Il mese di dicembre 2025 si preannuncia difficile per la mobilità in Italia, con una serie di scioperi che interesseranno diversi settori, dai trasporti pubblici locali alle compagnie marittime, passando per il comparto aereo e la logistica.
Il calendario delle mobilitazioni, pubblicato dal Ministero dei Trasporti, sottolinea come la pressione sociale stia man mano crescendo nelle settimane che precedono le festività natalizie. Di seguito andiamo a vedere insieme tutti i giorni da bollino rosso per i cittadini italiani.
Scioperi dicembre 2025: Tutte le date e le fasce di garanzia

Il primo appuntamento è fissato per il 9 dicembre a Roma, dove il trasporto pubblico locale si fermerà per 24 ore. Lo sciopero, indetto dalla sigla Osr Sul, coinvolgerà autobus, tram e metropolitane, con inevitabili ripercussioni sulla circolazione nella Capitale. La protesta si inserisce in un contesto di tensione crescente, con i lavoratori che chiedono maggiore attenzione alle condizioni di servizio e alla tutela occupazionale.
Sempre dal 9 dicembre, ma con durata di 48 ore, si mobiliteranno i dipendenti delle compagnie di navigazione Tirrenia CIN e Moby. La protesta, che terminerà l’11 dicembre, riguarda il personale marittimo e amministrativo e nasce dalle preoccupazioni per il ridimensionamento delle attività aziendali. Secondo i sindacati, la flotta sarebbe stata ridotta drasticamente, con conseguenze dirette sull’occupazione e sulla continuità dei collegamenti, come dimostra la sospensione della tratta Napoli-Palermo.
Il 12 dicembre sarà invece la giornata dello sciopero generale indetto dalla Cgil contro la legge di bilancio. L’iniziativa, presentata durante l’assemblea nazionale «Democrazia al lavoro» a Firenze, vedrà la partecipazione del segretario Maurizio Landini e punta a contestare una manovra ritenuta ingiusta e penalizzante per i lavoratori. La mobilitazione avrà un impatto diffuso, coinvolgendo diversi comparti produttivi e di servizio.

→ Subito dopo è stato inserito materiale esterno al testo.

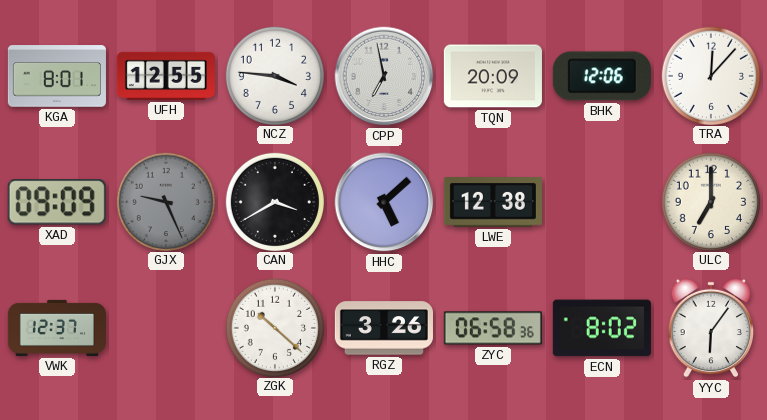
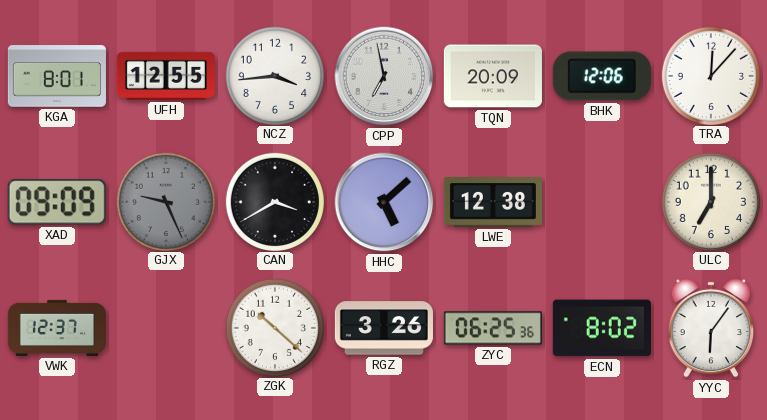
NCZ: 3:46 -> 3:44
ZYC: 06:58 -> 06:25
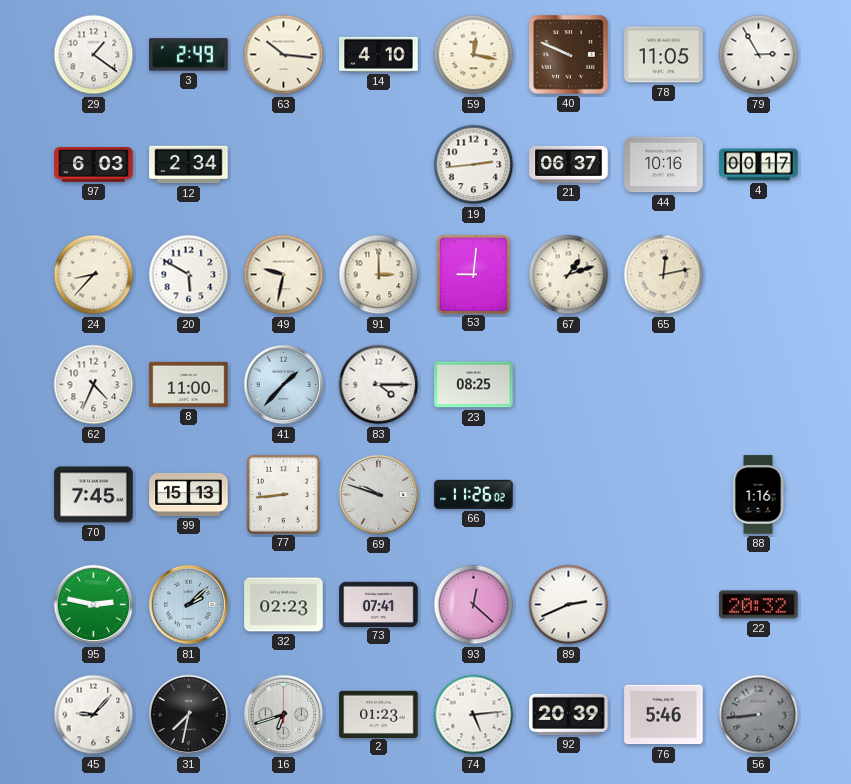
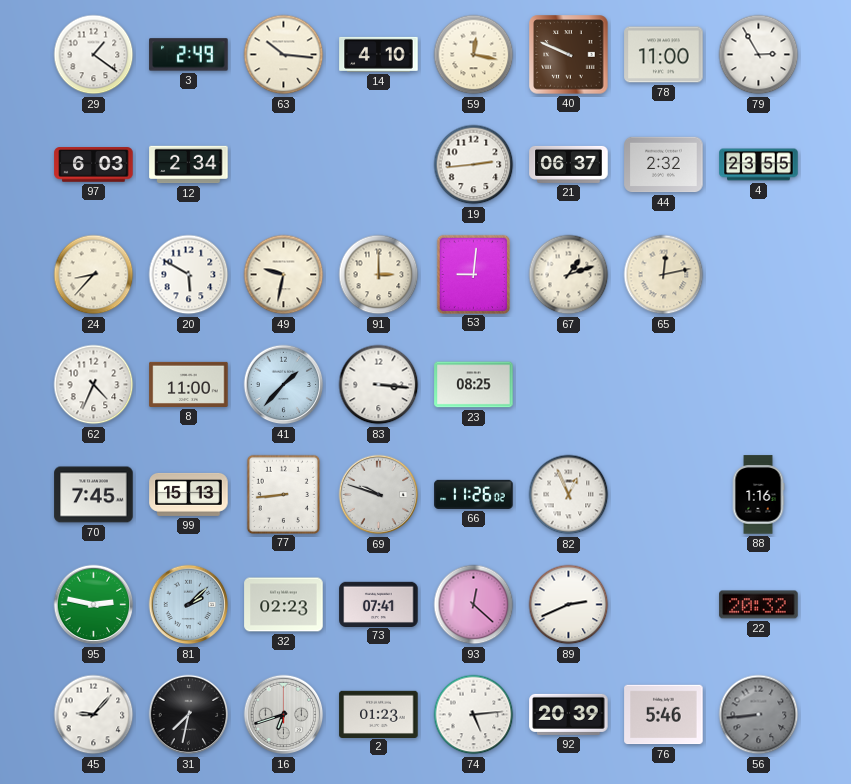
78: 11:05 -> 11:00
44: 10:16 -> 2:32
4: 00:17 -> 23:55
83: 4:15 -> 3:16
82: none -> 12:56
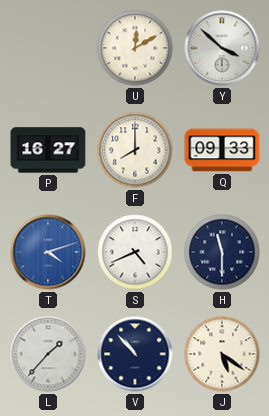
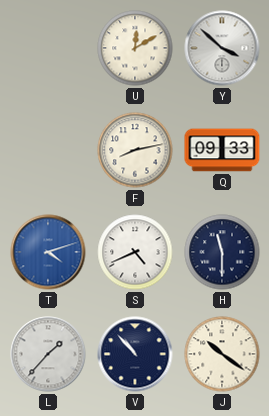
P: 16:27 -> none
F: 8:00 -> 8:13
J: 5:21 -> 10:21
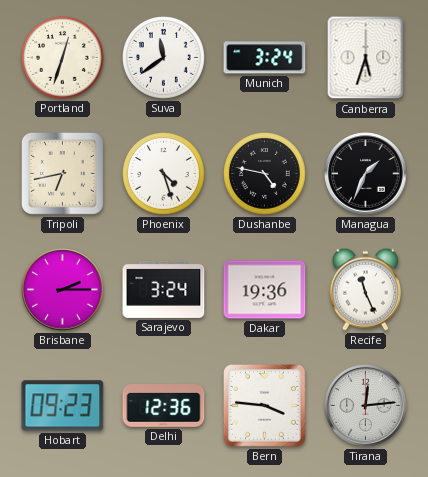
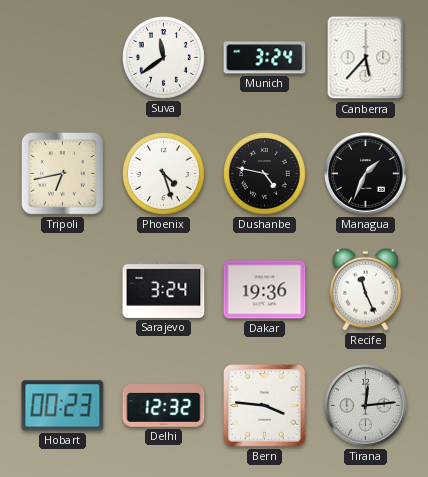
Portland: 12:33 -> none
Canberra: 5:33 -> 5:37
Brisbane: 2:15 -> none
Hobart: 09:23 -> 00:23
Delhi: 12:36 -> 12:32
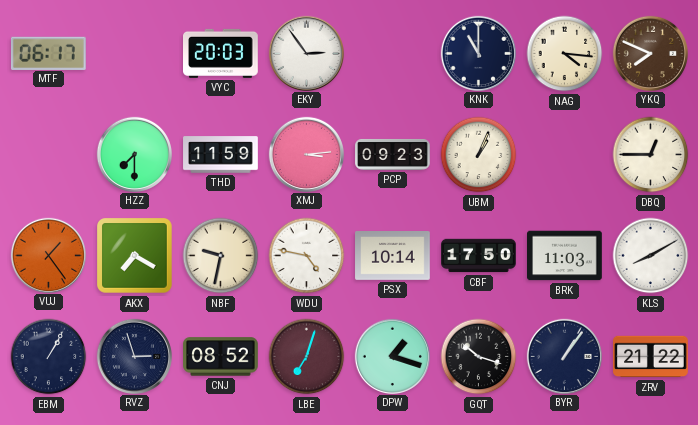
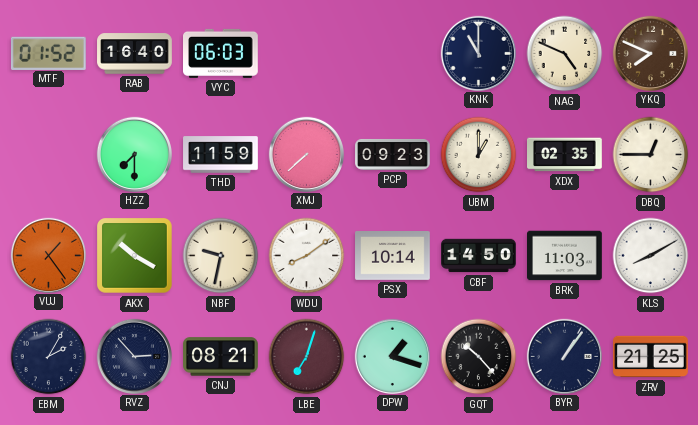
MTF: 06:17 -> 01:52
RAB: none -> 16:40
VYC: 20:03 -> 06:03
EKY: 2:54 -> none
NAG: 4:16 -> 4:49
XMJ: 3:14 -> 7:38
UBM: 1:04 -> 1:00
XDX: none -> 02:35
AKX: 7:20 -> 10:20
WDU: 4:47 -> 8:09
CBF: 17:50 -> 14:50
EBM: 1:05 -> 2:05
RVZ: 2:57 -> 2:53
CNJ: 08:52 -> 08:21
GQT: 10:18 -> 10:23
ZRV: 21:22 -> 21:25
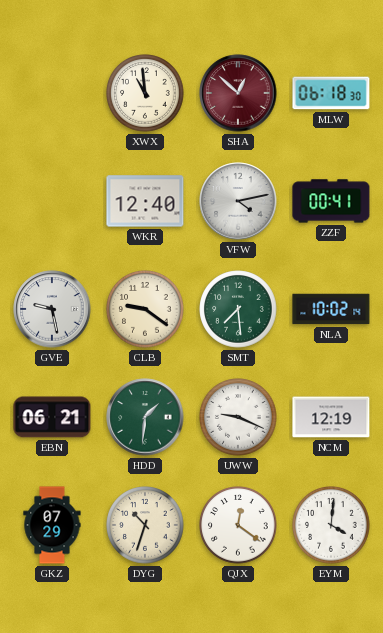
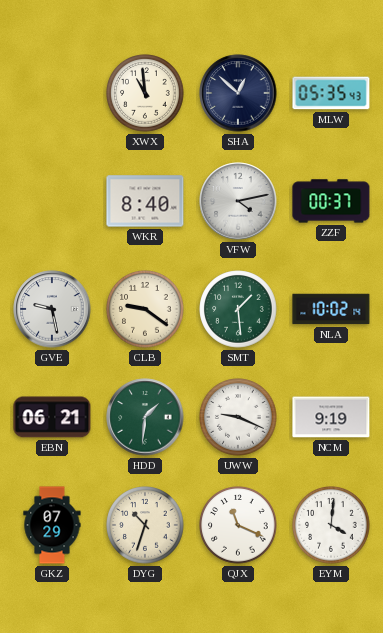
SHA dial: burgundy -> navy
MLW: 06:18 -> 05:35
WKR: 12:40 -> 8:40
ZZF: 00:41 -> 00:37
SMT: 7:29 -> 1:29
NCM: 12:19 -> 9:19
QJX: 12:21 -> 11:19
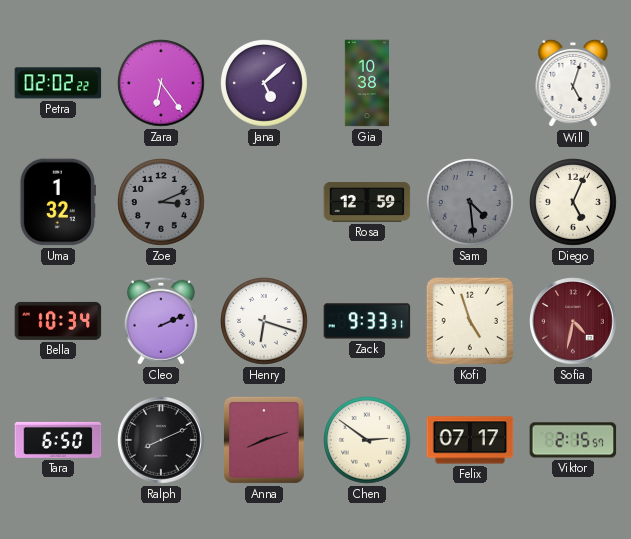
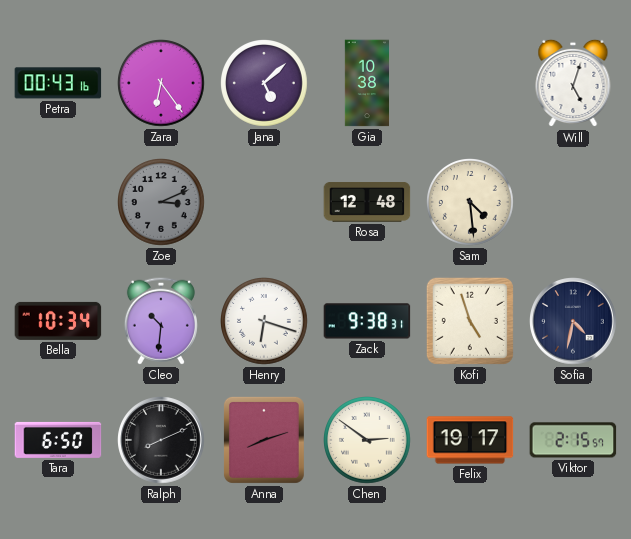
Petra: 02:02 -> 00:43
Uma: 1:32 -> none
Rosa: 12:59 -> 12:48
Sam dial: grey -> cream
Diego: 5:04 -> none
Cleo: 2:11 -> 10:31
Zack: 9:33 -> 9:38
Sofia dial: burgundy -> navy
Felix: 07:17 -> 19:17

Il 17 dicembre toccherà al settore aereo, con il personale della compagnia Vueling che si fermerà per quattro ore, dalle 13 alle 17. Lo sciopero, proclamato da Uilt, Uil e Usb, potrebbe causare ritardi e cancellazioni, incidendo sui viaggiatori in un periodo di forte affluenza negli aeroporti italiani.
Infine, dal 22 al 24 dicembre, è prevista una serrata di 72 ore nel comparto della logistica. A fermarsi saranno gli autisti e il personale viaggiante di Number 1 Logistic Group, con conseguenze sull’autotrasporto merci a livello nazionale. La protesta, indetta da FAO Cobas e altre sigle di base, rischia di rallentare la distribuzione in un momento cruciale per il commercio e le consegne legate alle festività.